FY 2003

Sampling methods used for the collection of particle-phase organic and elemental carbon during ACE-Asia

Mader, B.T., J.J. Schauer, J.H. Seinfeld, R.C. Flagan, J.Z. Yu, H. Yang, H.-J. Lim, B.J. Turpin, J.T. Deminter, G. Heidemann, M.S. Bae, P. Quinn, T. Bates, D.J. Eatough, B.J. Huebert, T. Bertram, and S. Howell

Atmos. Environ., 37(11), 1435–1449, doi: 10.1016/S1352-2310(02)01061-0 (2003)

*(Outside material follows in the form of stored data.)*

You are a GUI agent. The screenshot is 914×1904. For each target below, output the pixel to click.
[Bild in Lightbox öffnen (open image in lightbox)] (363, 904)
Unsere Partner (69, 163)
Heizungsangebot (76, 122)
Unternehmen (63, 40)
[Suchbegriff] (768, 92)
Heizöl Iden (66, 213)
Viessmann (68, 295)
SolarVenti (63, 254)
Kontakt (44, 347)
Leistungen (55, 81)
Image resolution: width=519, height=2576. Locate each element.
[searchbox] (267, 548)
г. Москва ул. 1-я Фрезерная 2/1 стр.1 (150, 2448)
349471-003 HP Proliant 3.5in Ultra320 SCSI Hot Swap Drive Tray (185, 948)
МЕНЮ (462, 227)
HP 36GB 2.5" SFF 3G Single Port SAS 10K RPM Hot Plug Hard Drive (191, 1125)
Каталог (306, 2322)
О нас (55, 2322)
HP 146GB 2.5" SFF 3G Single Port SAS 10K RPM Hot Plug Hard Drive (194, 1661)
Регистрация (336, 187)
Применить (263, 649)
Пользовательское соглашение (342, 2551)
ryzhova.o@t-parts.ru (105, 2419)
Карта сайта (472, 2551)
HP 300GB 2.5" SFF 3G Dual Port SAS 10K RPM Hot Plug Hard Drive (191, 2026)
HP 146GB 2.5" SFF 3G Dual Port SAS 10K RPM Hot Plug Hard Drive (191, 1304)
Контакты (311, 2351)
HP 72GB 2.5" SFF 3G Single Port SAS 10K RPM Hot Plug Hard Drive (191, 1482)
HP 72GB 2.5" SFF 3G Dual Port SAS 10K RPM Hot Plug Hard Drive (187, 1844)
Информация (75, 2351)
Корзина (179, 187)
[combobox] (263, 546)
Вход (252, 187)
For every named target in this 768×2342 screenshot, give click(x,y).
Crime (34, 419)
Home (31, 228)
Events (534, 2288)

The semi-volatile nature of carbonaceous aerosols complicates their collection, and for this reason special air sampling configurations must be utilized. ACE-Asia provided a unique opportunity to compare different sampling techniques for collecting carbonaceous aerosols. In this paper detailed comparisons between filter-based carbonaceous aerosol sampling methods are made. The majority of organic carbon (OC) present on a backup quartz fiber filter (QFF) in an undenuded-filter sampler resulted from the adsorption of native gaseous OC rather than OC evaporated from collected particles. The level of OC on a backup QFF placed behind a QFF was lower than the level present on a backup QFF placed behind a Teflon membrane filter (TMF) indicating that gas/filter equilibrium may not be achieved in some QFF front and backup filter pairs. Gas adsorption artifacts can result in a 20–100% overestimation of the ambient particle-phase OC concentration. The gas collection efficiency of XAD-coated and carbon-impregnated filter-lined denuders were not always 100%, but, nonetheless, such denuders minimize gas adsorption artifacts. The median fraction of particle-phase OC that is estimated to evaporate from particles collected by denuder-filter samplers ranged from 0 to 0.2; this value depends on the sampler configuration, chemical composition of the OC, and sampling conditions. After properly correcting for sampling artifacts, the measured OC concentration may differ by 10% between undenuded- and denuder-filter samplers. Uncorrected, such differences can be as large as a factor two, illustrating the importance of sampling configurations in which gas adsorption or evaporation artifacts are reduced or can be corrected.